Going up the stairs, the men carrying the stretcher slowed down a bit. They were both feeling resentful; they had been on duty for over an hour and so far nobody had given them a cigarette for a tip. Besides, one of them was the ambulance driver, and drivers are not actually required to carry stretchers. But the hospital hadn’t sent anyone down to help, and they couldn’t very well leave the boy lying there in the ambulance; they still had an emergency pneumonia to pick up and a suicide who had been cut down at the last minute. They were feeling resentful, and suddenly they were carrying the stretcher along less slowly again: the corridor was poorly lit, and of course it smelled of hospital.

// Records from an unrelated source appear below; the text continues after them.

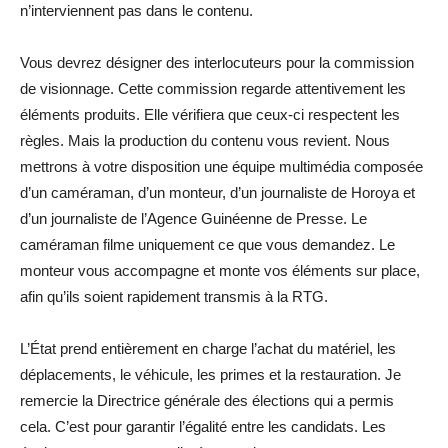
n’interviennent pas dans le contenu.
Vous devrez désigner des interlocuteurs pour la commission
de visionnage. Cette commission regarde attentivement les
éléments produits. Elle vérifiera que ceux-ci respectent les
règles. Mais la production du contenu vous revient. Nous
mettrons à votre disposition une équipe multimédia composée
d’un caméraman, d’un monteur, d’un journaliste de Horoya et
d’un journaliste de l’Agence Guinéenne de Presse. Le
caméraman filme uniquement ce que vous demandez. Le
monteur vous accompagne et monte vos éléments sur place,
afin qu’ils soient rapidement transmis à la RTG.
L’État prend entièrement en charge l’achat du matériel, les
déplacements, le véhicule, les primes et la restauration. Je
remercie la Directrice générale des élections qui a permis
cela. C’est pour garantir l’égalité entre les candidats. Les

“I wonder why they cut him down?” muttered one of the men, referring to the suicide; he was the one behind, and the one in front growled over his shoulder, “Yeah, why would they do that?” But because he had turned round as he spoke, he collided with the doorpost, and the figure lying on the stretcher woke up and emitted shrill, terrible screams; they were the screams of a child.

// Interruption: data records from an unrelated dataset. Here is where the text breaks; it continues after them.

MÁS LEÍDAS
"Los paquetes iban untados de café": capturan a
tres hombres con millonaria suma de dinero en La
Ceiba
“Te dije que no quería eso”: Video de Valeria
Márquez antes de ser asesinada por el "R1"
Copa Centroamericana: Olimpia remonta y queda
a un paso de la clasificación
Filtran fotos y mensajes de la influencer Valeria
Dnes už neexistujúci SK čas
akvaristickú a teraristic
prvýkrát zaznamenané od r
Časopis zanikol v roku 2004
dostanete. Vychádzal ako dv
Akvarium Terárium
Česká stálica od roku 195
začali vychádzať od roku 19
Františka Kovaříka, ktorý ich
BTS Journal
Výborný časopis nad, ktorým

“Easy now, easy,” said the doctor, a young intern with fair hair and a tense face. He looked at the time: eight o’clock, his relief should have been here long ago. For over an hour he had been waiting for Dr. Lohmeyer: they might have arrested him, anyone could be arrested any time these days. The young doctor automatically fingered his stethoscope, his eyes fixed on the boy on the stretcher, and now for the first time he noticed the stretcher bearers standing impatiently by the door. “What’s the matter, what are you waiting for?” he asked irritably.